The -oxoguanine DNA glycosylase (OGG1) enzyme is a key DNA glycosylase mediating the excision of 7,8-dihydro-8-oxoguanine (8-oxoG) from DNA molecule to the start base excision repair pathway. The OGG1 glycosylase function depletion has been seen to obstruct pathological conditions such as inflammation, A3 T-cell lymphoblastic acute leukemia growth, and neurodegenerative diseases, thus warranting OGG1 as an attractive anti-cancer enzyme. Herein, we employed several drug libraries intending to screen non-toxic inhibitory molecules against the active pocket of the enzyme that achieved stable binding mode in dynamics. Two anti-cancer compounds ([O-]C1=C(CC2=CC=CC=C2)SC(=[N+]1CC(=O)NC3=NC=C(CC4=CC=CC=C4)S3)S and CCCN(CCC)[S]-(=O)(=O)C1=CC=C(C=C1)C(=O)NNC2=NC3=CC=C(Br)C=C3C(=N2)C4=CC=CC=C4) from Selleckchem.com were identified to occupy the active pocket of OGG1 and bind with greater affinity than TH5487. The binding affinity of is -11.6 kcal/mol while that of is -10.7 kcal/mol in contrast to TH5487 (-9 kcal/mol). During molecular dynamic simulations versus time, the said compounds are tightly held by the enzyme with no minor structural deviations reported except flexible loops in particular those present at the N and C-terminal. Both the compounds produced extensive hydrophobic interactions with the enzyme along with stable hydrogen bonding. The docking and molecular dynamics simulations predictions were further validated by molecular mechanics with generalized Born and surface area solvation (MM/GBSA) and Poisson Boltzmann surface area (MM/PBSA), and WaterSwap binding energies that validated strong binding of the compounds to the enzyme. The MM/GBSA binding free energy for complex is -28.10 kcal/mol, complex is -50.14 kcal/mol) and is -46.91 kcal/mol while MM/PBSA value for , and is -23.38 kcal/mol, -35.29 kcal/mol and -38.20 kcal/mol, respectively. Computational pharmacokinetics support good druglike candidacy of the compounds with acceptable profile of pharmacokinetics and very little toxicity. All these findings support the notion that the compounds can be used in experiments to test their anti-cancer activities.
氧鸟嘌呤 DNA 糖基化酶(OGG1)是一种关键的 DNA 糖基化酶,介导从 DNA 分子中切除 7,8-二氢-8-氧鸟嘌呤(8-oxoG),进入起始碱基切除修复途径。
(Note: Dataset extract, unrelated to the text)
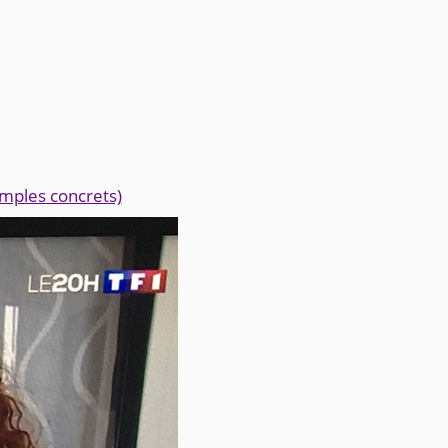
mples concrets)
OGG1 糖苷酶功能耗竭已被观察到会阻碍炎症、A3 T 细胞淋巴母细胞性白血病生长和神经退行性疾病等病理状况,因此,OGG1 被认为是一种有吸引力的抗癌酶。在此,我们使用了几种药物文库,旨在筛选针对酶活性口袋的非毒性抑制分子,这些分子在动力学中实现了稳定的结合模式。从 Selleckchem.com 中鉴定出两种抗癌化合物([O-]C1=C(CC2=CC=CC=C2)SC(=[N+]1CC(=O)NC3=NC=C(CC4=CC=CC=C4)S3)S 和 CCCN(CCC)[S]-(=O)(=O)C1=CC=C(C=C1)C(=O)NNC2=NC3=CC=C(Br)C=C3C(=N2)C4=CC=CC=C4)占据了 OGG1 的活性口袋,并与 TH5487 相比具有更高的亲和力。化合物的结合亲和力分别为 -11.6 kcal/mol 和 -10.7 kcal/mol,而 TH5487 的结合亲和力为 -9 kcal/mol。在分子动力学模拟中,随着时间的推移,这些化合物被酶紧密地结合,除了特别存在于 N 和 C 末端的柔性环外,没有报告出较小的结构偏差。两种化合物都与酶产生了广泛的疏水相互作用,并具有稳定的氢键。对接和分子动力学模拟的预测进一步通过分子力学与广义 Born 和表面面积溶剂化(MM/GBSA)和泊松-玻尔兹曼表面面积(MM/PBSA)以及 WaterSwap 结合能进行验证,验证了化合物与酶的强结合。复合物的 MM/GBSA 结合自由能为 -28.10 kcal/mol,复合物的 MM/GBSA 结合自由能为 -50.14 kcal/mol),复合物的 MM/GBSA 结合自由能为 -46.91 kcal/mol,而 MM/PBSA 值分别为 -23.38 kcal/mol、-35.29 kcal/mol 和 -38.20 kcal/mol。计算药理学支持化合物具有良好的类药性,具有可接受的药代动力学特征和很小的毒性。所有这些发现都支持这样一种观点,即这些化合物可以在实验中用于测试它们的抗癌活性。